■ Exercise
Go through the records below and show every line with the string "California".
====
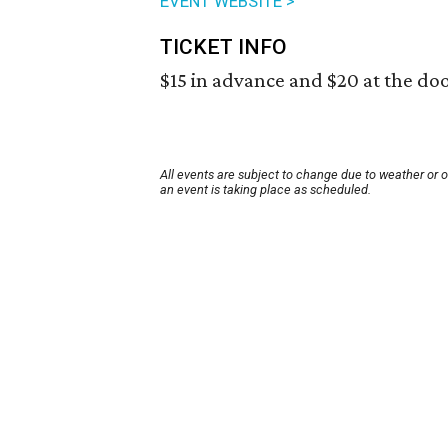
EVENT WEBSITE >
TICKET INFO
$15 in advance and $20 at the doo
All events are subject to change due to weather or 
an event is taking place as scheduled.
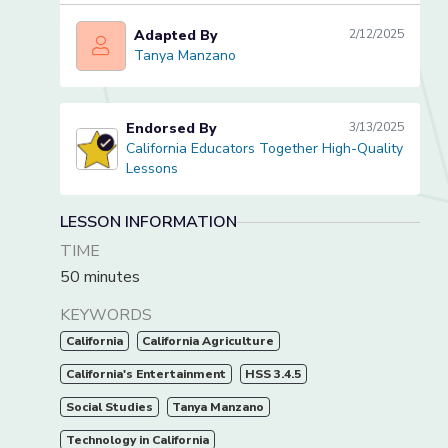
Adapted By
2/12/2025
Tanya Manzano
Tanya Manzano
Endorsed By
3/13/2025
California Educators Together High-Quality
California Educators Together High-Quality Lessons
Lessons
LESSON INFORMATION
TIME
50 minutes
KEYWORDS
California
California Agriculture
California's Entertainment
HSS 3.4.5
Social Studies
Tanya Manzano
Technology in California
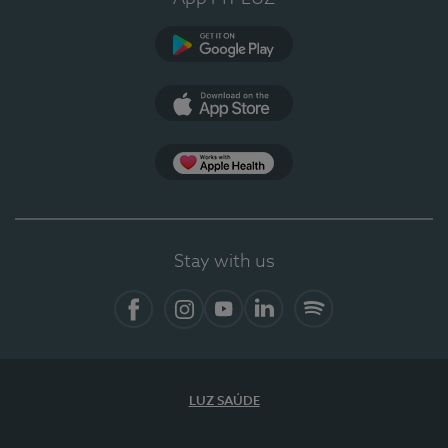
Google Play
App Store
App Apple Health
Stay with us
Facebook
Instagram
YouTube
LinkedIn
Spotify
LUZ SAÚDE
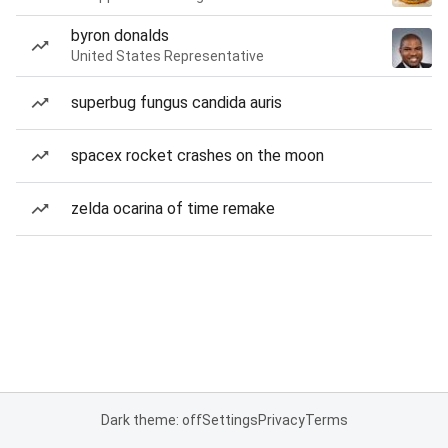
byron donalds
United States Representative
superbug fungus candida auris
spacex rocket crashes on the moon
zelda ocarina of time remake
Dark theme: off
Settings
Privacy
Terms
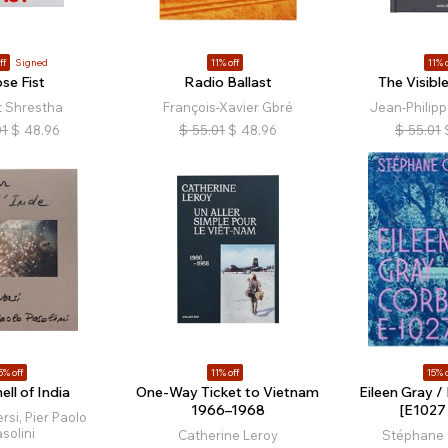
ff
Signed
11% off
11% o
se Fist
Radio Ballast
The Visib
t Shrestha
François-Xavier Gbré
Jean-Philipp
01
$
48.96
$
55.01
$
48.96
$
55.01
5% off
11% off
15% o
ll of India
One-Way Ticket to Vietnam
Eileen Gray /
1966–1968
[E1027 
rsi, Pier Paolo
solini
Catherine Leroy
Stéphane 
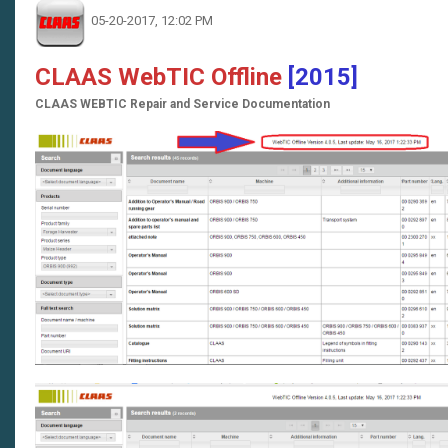
05-20-2017, 12:02 PM
CLAAS WebTIC Offline
[2015]
CLAAS WEBTIC Repair and Service Documentation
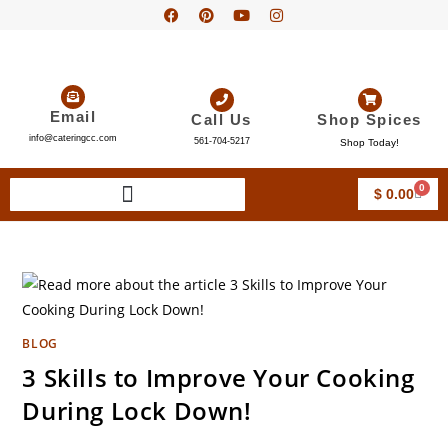
Email
Call Us
Shop Spices
info@cateringcc.com
561-704-5217
Shop Today!
0
$
0.00
BLOG
3 Skills to Improve Your Cooking
During Lock Down!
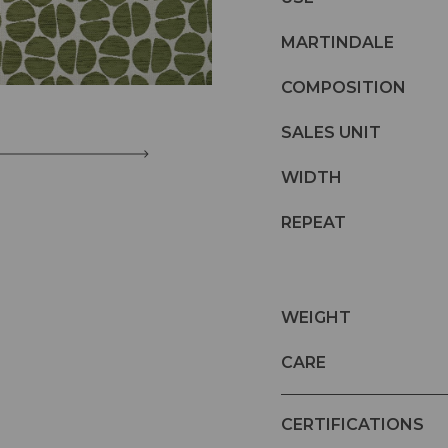
MARTINDALE
COMPOSITION
SALES UNIT
WIDTH
REPEAT
WEIGHT
CARE
CERTIFICATIONS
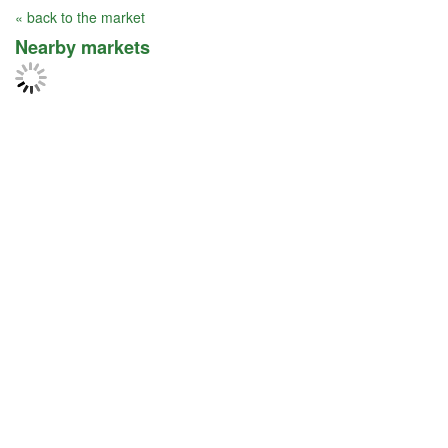
« back to the market
Nearby markets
====
■ The completed task
California Educators Together High-Quality
California Educators Together High-Quality Lessons
California
California Agriculture
California's Entertainment
Technology in California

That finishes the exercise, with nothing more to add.